Today I heard the sad news of Glenda Jackson’s passing. I thought she was a fantastic stage and screen actor. I met her once. I was working at the time in then new Holborn Centre for the Performing Arts and she was about to become the local MP. She came to visit the centre and I was asked to keep her company for about half an hour.
I was a bit overawed at first partly because of the films I had seen her in and partly because you don’t know how to behave with someone who is more than a celebrity. I needn’t have worried she put me at my ease and we started talking about acting.
She was proud of her working class background and told me that when she left school in Birkenhead she went to work in Boots the chemists.
It was a great chat. She called a spade a spade and was obviously fearless and totally honest. You could sense her morality. It’s hard to describe what it was but I knew I was in the presence of someone special, someone who changed the atmosphere in the room and had a genuine presence. It was the kind of intensity that few people seem to have. She was present. She gave you the feeling that she was completely focused on what you were saying.

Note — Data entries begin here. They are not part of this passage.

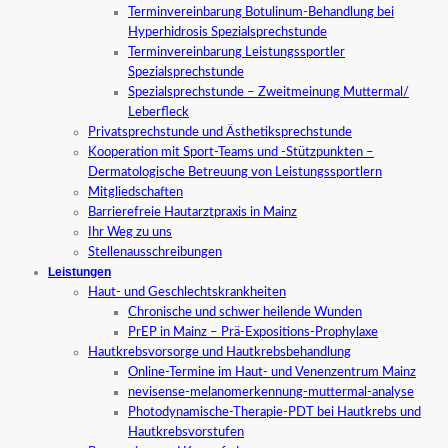
Terminvereinbarung Botulinum-Behandlung bei
Hyperhidrosis Spezialsprechstunde
Terminvereinbarung Leistungssportler
Spezialsprechstunde
Spezialsprechstunde – Zweitmeinung Muttermal/
Leberfleck
Privatsprechstunde und Ästhetiksprechstunde
Kooperation mit Sport-Teams und -Stützpunkten –
Dermatologische Betreuung von Leistungssportlern
Mitgliedschaften
Barrierefreie Hautarztpraxis in Mainz
Ihr Weg zu uns
Stellenausschreibungen
Leistungen
Haut- und Geschlechtskrankheiten
Chronische und schwer heilende Wunden
PrEP in Mainz – Prä-Expositions-Prophylaxe
Hautkrebsvorsorge und Hautkrebsbehandlung
Online-Termine im Haut- und Venenzentrum Mainz
nevisense-melanomerkennung-muttermal-analyse
Photodynamische-Therapie-PDT bei Hautkrebs und
Hautkrebsvorstufen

I had the feeling she didn’t suffer fools gladly and I could imagine she had a sharp tongue. But the intelligence, the humanity, the humour, the seriousness, the spirit of the lady I glimpsed in 30 minutes i never forgot.
She left such an impression I could easily travel back there now.
Imagine being on stage with such a force of nature with that wonderful resonant voice. As a person she had integrity, as an actress I say she was the front rank of British actresses of all time.